To spray or not to spray, that is the question.
The fear of losing your crop to an infestation can be a powerful motivator to protect your vines with synthetic chemicals. Wine makers and grape growers face a difficult decision when deciding how to address the risk.
Most artisan winemakers and grape growers choose not to spray. As difficult as the decision may be, however, sometimes it is necessary in order to save the vintage and, for some, to save their businesses. Because of the size of their vineyards, large-scale industrial producers often have no other option but to use synthetic herbicides and pesticides. It is considerably easier for small-scale growers to manage sustainable practices.
Fortunately, alternatives to using synthetic herbicides and pesticides are plentiful. Planting cover crops assists in weed control and creates habitat for beneficial critters that prey on bugs. Building nesting boxes for owls, hawks and other birds of prey controls gophers and moles, while songbirds and bats mitigate bug infestations. It is common knowledge that a healthy living soil full of microbial life will yield great fruits for all growers.
In vineyards and wineries, sustainability has several meanings and varying degrees. For some, it means maintaining ecologically sound practices in conjunction with an economic and social responsibility to their communities.

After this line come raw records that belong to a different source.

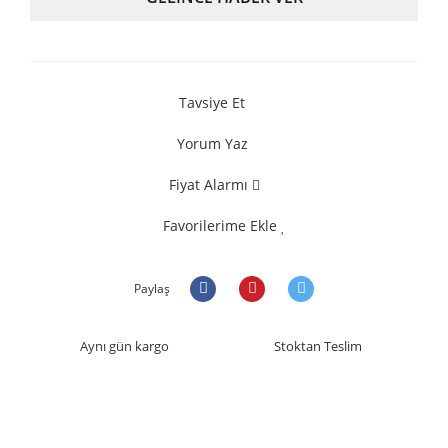
Tavsiye Et
Yorum Yaz
Fiyat Alarmı
Favorilerime Ekle
Paylaş
Aynı gün kargo
Stoktan Teslim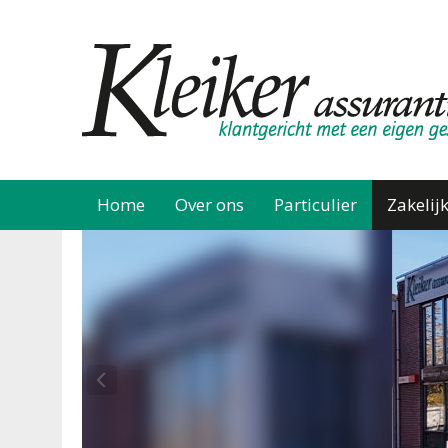
Home
Over ons
Particulier
Zakelij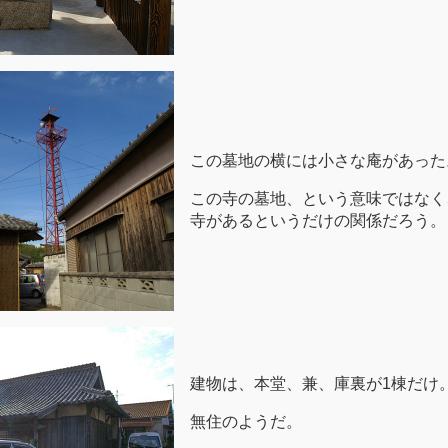
この墓地の横には小さな庵があった
この寺の墓地、という意味ではなく
寺があるというだけの関係だろう。
建物は、本堂、兼、庫裏が1棟だけ
無住のようだ。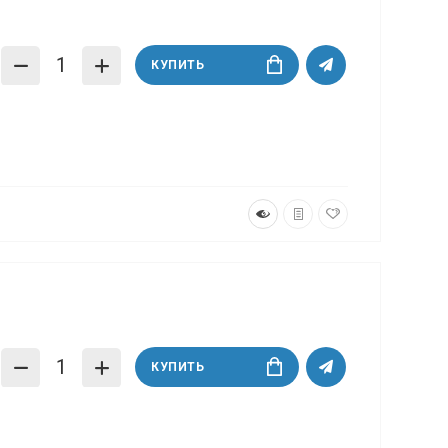
КУПИТЬ
КУПИТЬ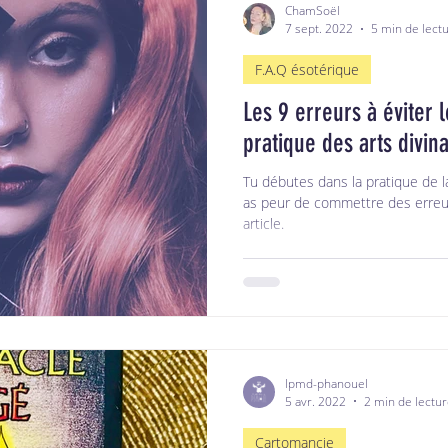
ChamSoël
7 sept. 2022
5 min de lect
F.A.Q ésotérique
Les 9 erreurs à éviter 
pratique des arts divina
Tu débutes dans la pratique de 
as peur de commettre des erreurs
article.
lpmd-phanouel
5 avr. 2022
2 min de lectu
Cartomancie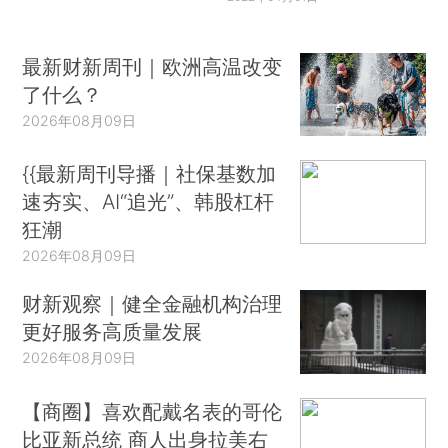
最新财新周刊｜欧洲高温改变
了什么？
2026年08月09日
{{最新周刊导播｜社保基数加
速夯实、AI“追光”、韩股杠杆
狂潮
2026年08月09日
财新观察｜健全金融机构治理
更好服务高质量发展
2026年08月09日
【商圈】喜欢配戴名表的哥伦
比亚新总统 商人出身拉美右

Often, these wineries are using organic or even biodynamic farming techniques but have opted to forgo expensive government certifications.
For wines, the term “organic” can be broken down into two categories – those made with organic grapes and those that are organic. Wines made with organic grapes do not contain any synthetic additives and must have sulfites below 150 ppm. Organic wines are made from organically grown grapes, do not contain added sulfites in the form of sulphur dioxide, or S02, and have naturally occurring sulfites below 10 ppm. Sulfites in non-organic wine can be upwards of 350 ppm.
Why are there limits on sulfites? A small number of people (studies estimate about 2 percent) are allergic to sulfites and experience symptoms such as itching, hives and difficulty breathing. Others may be sensitive to sulfites and choose to limit the amount they consume.
Why use sulphur dioxide? Sulphur dioxide is a preservative gas used in winemaking to keep the wine fresh and to stabilize the color of white wine. Without it, white wine will turn brown, and who wants to drink a brown pinot grigio?
Biodynamic wines are a step beyond organic and are among the most exciting. This method of agriculture creates an essentially self-sustaining ecosystem that considers lunar and astrological cycles and uses no chemical additives, no yeast additives and no acid modifications. Biodynamic winemaking and viticulture creates a true representation of native yeast and the land from which the wine came. Biodynamic wines must contain less than 100 ppm sulphur dioxide.
As for the common perception that organic wines are not good, fear not – it simply isn’t true. Some of the most famous, delicious and rare wines are farmed in this fashion. True, there are some awful organic wines just as there are some awful non-organic wines. For those who are worried about price, you need not be concerned. There is an abundance of sustainable, organic and biodynamic wines starting at just $10.